In class, we decided to read a book called The Marketplace of Attention. It talks about how audiences take shape in the Digital Age. Webster describes the factors that create audiences, including the preferences and habits of media users, the role of social networks, the resources and strategies of media providers. He also explains the growing impact of media resources from ratings to user recommendations. He shows us our greatest hopes and fears of digital media.

Webster shows that public attention is at once diverse and concentrated. Users move across a variety of outlets and producing high levels of audience overlap. He questions whether or not our preferences our immune from media influence and describes how our encounters with media might change our tastes. Each chapter describes a certain aspect he talks about in digital media.

The chapter I was chose to talk about was constructing the marketplace of attention. I decided to talk about what open versus closed structures meant.

According to Marketplace of Attention, “Openness is a function of many things, including technology, institutional practices, and how people use those resources. Whereas the optimists see open structures allowing people to consume, create. And share a varied diet of media, the pessimists see closed structures filtering out discordant media encounters and balkanizing people into groups that are prone to various forms of social polarization.”
In a closed system, it may cause users to take multiple directions and even “spin out of control.” They are more lest likely to be open minded about certain things. This kind of mechanism is called “echo chambers” and “group polarization.”

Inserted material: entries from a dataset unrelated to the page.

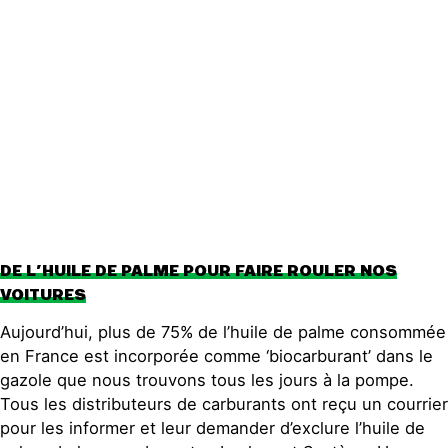
Publications
Contact
DE L’HUILE DE PALME POUR FAIRE ROULER NOS
VOITURES
Aujourd’hui, plus de 75% de l’huile de palme consommée
en France est incorporée comme ‘biocarburant’ dans le
gazole que nous trouvons tous les jours à la pompe.
Tous les distributeurs de carburants ont reçu un courrier
pour les informer et leur demander d’exclure l’huile de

Open systems encourage crosscutting encounters. This means when you don’t put a limit on what people can see, it is more likely going to be more interest in certain things people wouldn’t normally be interested.
This chapter also discussed things such as when someone tweets or shares something even if we don’t like it, we most likely will click on it. We click on these types of things because our friends posted them and they found it interesting. Most of the time the things we see on Facebook are shared. I know for a fact that I probably would not know much about certain things that are posted on Facebook. There are things that people post that in their opinion is important them. This causes you to be introduced to a verity of new things.

“A somewhat less obvious conceptualization of structures organizes them by their obtrusiveness. Obtrusive structures are apparent to users. As such, people can actively choose to use them or not. “(Webster p.132)

Obtrusive and Unobtrusive structures were also talked about in this chapter. It talked about how we have so many social media sites or websites in general that we don’t have to necessarily all use the same one. For example, some people use Netflix and some people would rather use Hulu to watch TV shows and movies. Hulu is more for television shows that are still going on so you can watch them without commercials. Netflix is more about less commercials and provides you with the option of watching movies.

“There is a growing body of research on a second generation “digital divide’ that finds some people are quite knowledgeable about the digital resources at their disposal and others are barely literate. A computer programmer might understand how search algorithms work and take their advice with a grain of salt. But many people are more naive or completely oblivious,” (Webster, p.133).

This chapter was very interesting seeing how users really interact and the effect that it has on digital media.